Julia Profiling Cheat Sheet
I've been using Julia for all my research code in the last few months, and I love it. It has many of the same features that make Python a pleasure to use: concise code, high-level abstractions, a powerful REPL, and a notebook interface. On top of that, Julia has some features that I missed in Python: a powerful type system, and the ability to run at C-like speeds if you write your code carefully.
Good profiling tools are essential for optimizing code, and I wrote in the past about profiling in Python. In this post I will summarize Julia's profiling tools, and a few tricks and gotchas that I learned along the way.
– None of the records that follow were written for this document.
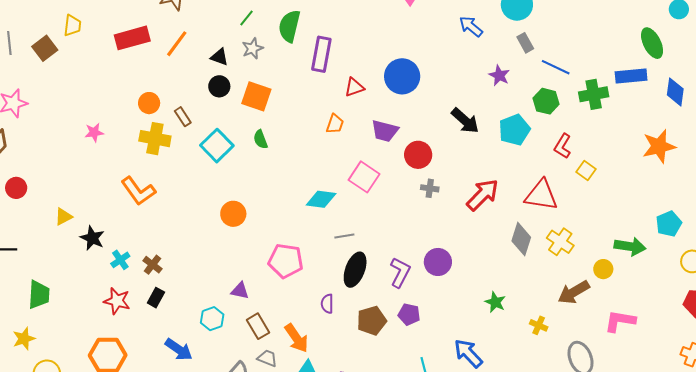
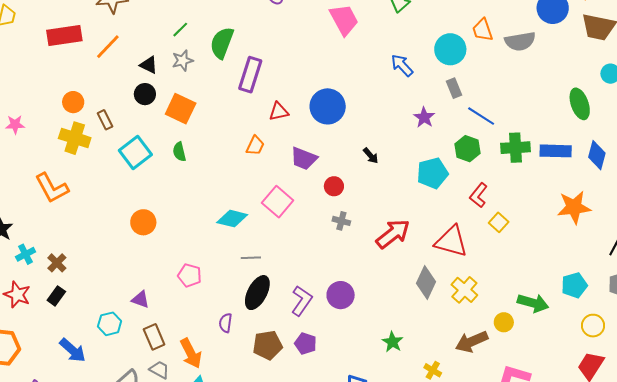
blue rectangle: (631, 76) -> (556, 151), moved
black arrow: (465, 121) -> (371, 156), moved, size x0.6
red circle: (418, 155) -> (334, 186), size x0.7
pink pentagon: (286, 261) -> (190, 275), size x0.7

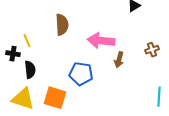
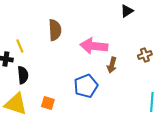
blue pentagon: (81, 74) -> (86, 86), moved, turned -30
orange square: (55, 98) -> (48, 103), size x0.6

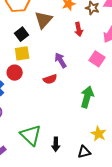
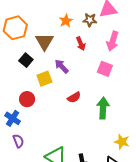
yellow square: (22, 53) -> (44, 79), moved
purple arrow: (61, 60) -> (62, 66), moved
red semicircle: (50, 79) -> (74, 97), moved

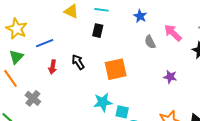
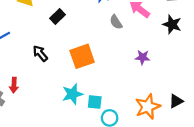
black rectangle: (98, 31) -> (58, 17), turned 40
red arrow: (53, 67) -> (14, 85), moved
I assume familiarity with the sections on profiling and performance tips in Julia's manual.
Cheat sheet: Timing macros
@time
prints timing and allocation info, and returns the expression's value:
julia> @time "the answer is $(2*3*7)"
elapsed time: 1.0246e-5 seconds (480 bytes allocated)
"the answer is 42"
@elapsed
returns the seconds elapsed, and discards the expression's value:
julia> @elapsed "the answer is $(2*3*7)"
1.0404e-5
@allocated
returns the bytes allocated, and discards the expression's value:
julia> @allocated "the answer is $(2*3*7)"
400
@timed
returns a tuple of (expr_val, sec_elapsed, bytes_alloc, sec_in_gc)
.
This macro is undocumented, so it might disappear in future versions of Julia.
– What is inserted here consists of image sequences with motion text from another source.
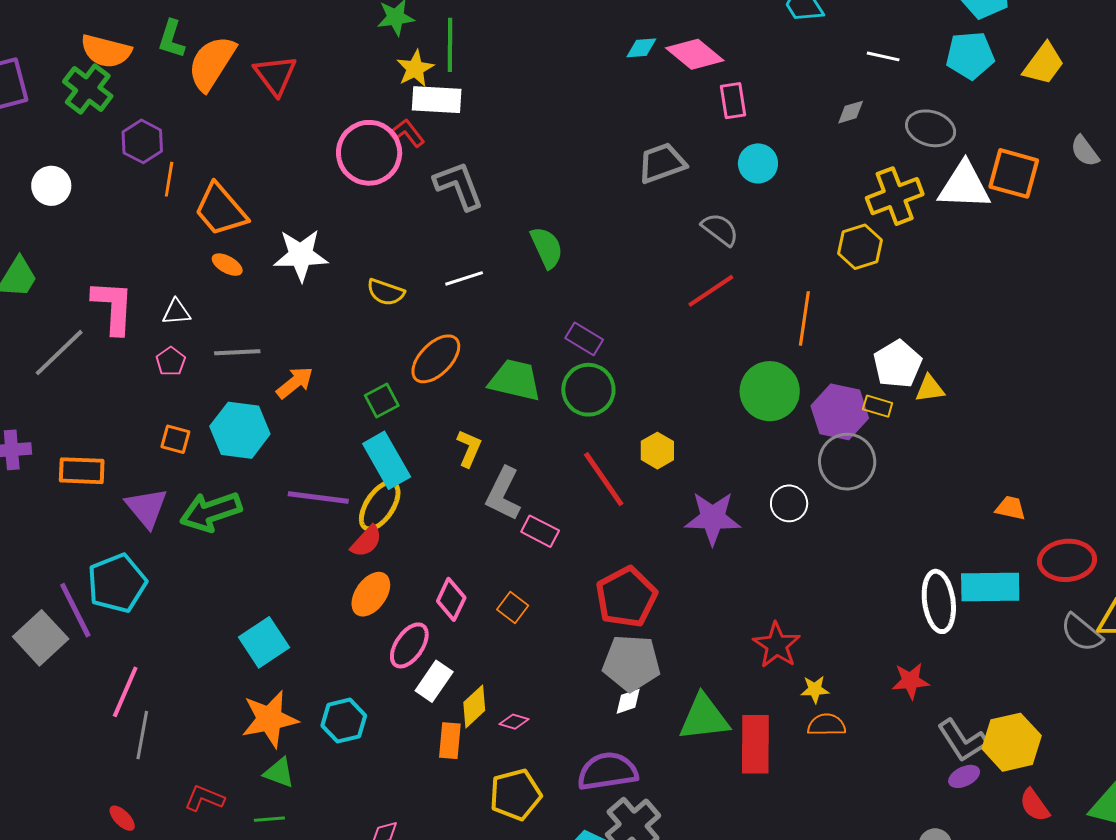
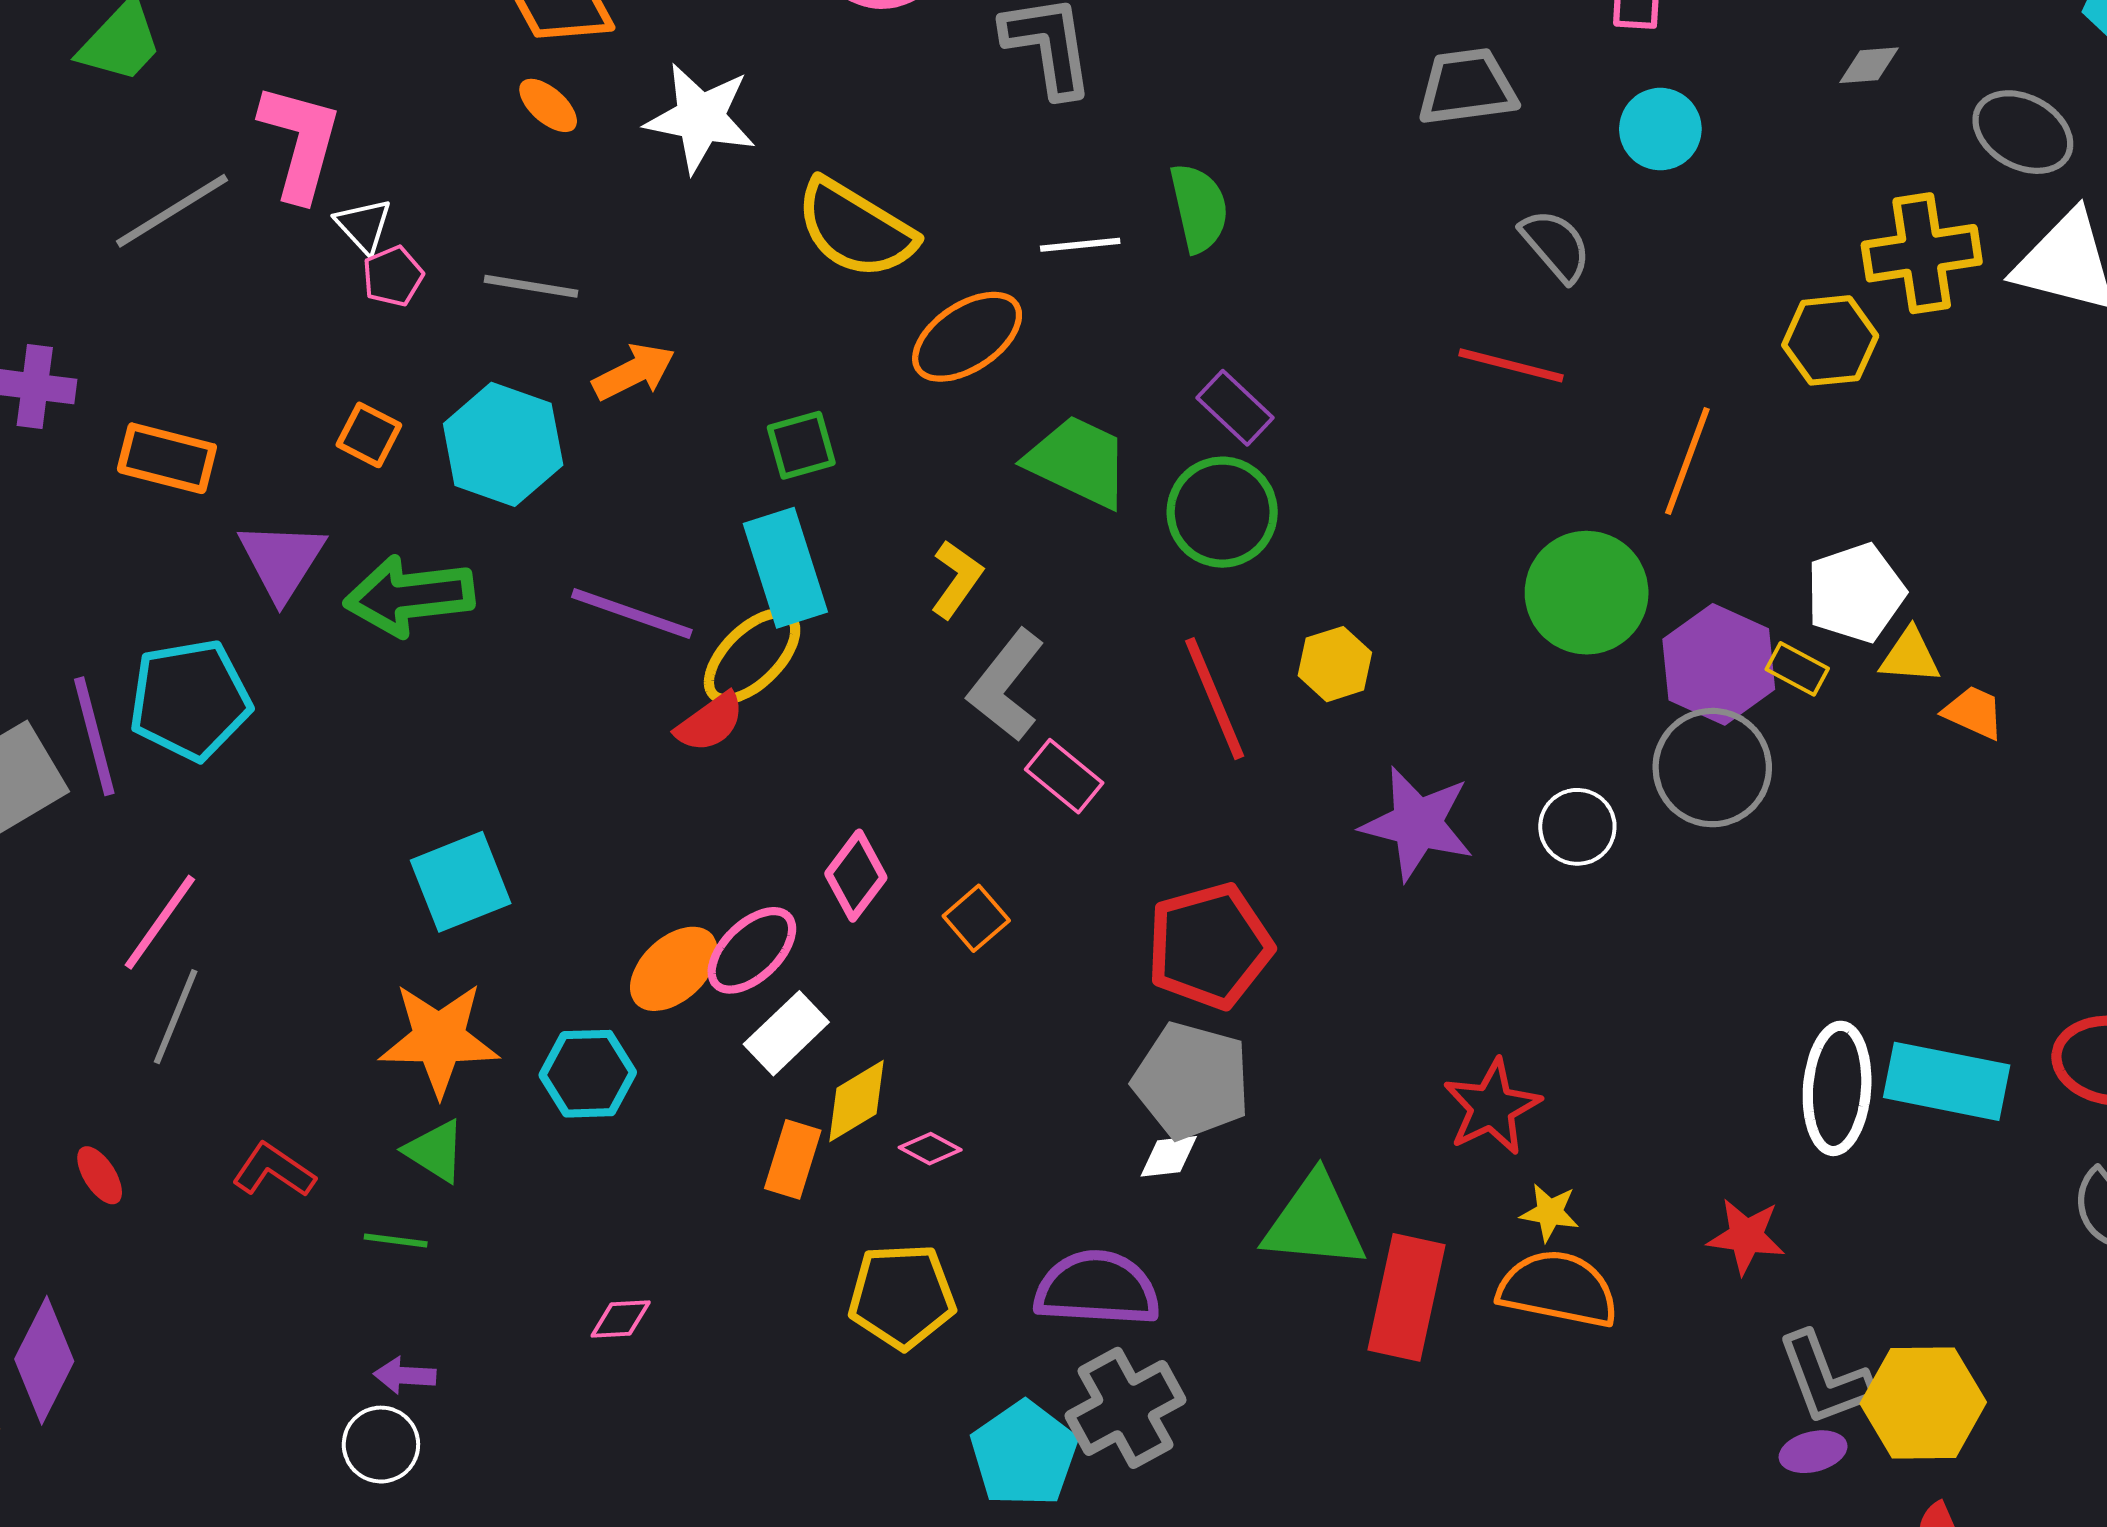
white line: (464, 278) -> (1080, 245), moved
red line: (711, 291) -> (1511, 365), turned 36
yellow semicircle: (386, 292) -> (855, 229), size x1.6
white triangle: (176, 312) -> (364, 225), moved, turned 40
orange ellipse: (436, 359) -> (967, 337), moved
orange trapezoid: (1010, 508) -> (1974, 712), moved
orange ellipse: (371, 594) -> (674, 969), moved
orange semicircle: (827, 725) -> (1558, 1289), size x1.5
julia> @timed "the answer is $(2*3*7)"
("the answer is 42",2.6062e-5,480,0.0)
Cheat sheet: Profiling
For long runs, reduce the profiler's sampling frequency to ensure that we have enough space to store all the backtraces:
Profile.init(delay=0.01)
Run the code once to force compilation, then clear any previous profiling results, and run the code again with profiling:
code_to_profile()
Profile.clear()
@profile code_to_profile()
Visualize results:
using ProfileView
ProfileView.view()
Cheat sheet: Tracking heap allocations
Start Julia with --track-allocation=user
to track mallocs in your code, or
--track-allocation=all
to track mallocs in your code as well as Julia's
libraries.
Run the code once to force compilation, clear previous info about memory allocations, then run the code again:
code_to_profile()
clear_malloc_data()
code_to_profile()
Then quit Julia and inspect the *.mem
files to see which lines cause heap
allocations. (The *.mem
files will not be written out until you quit Julia.)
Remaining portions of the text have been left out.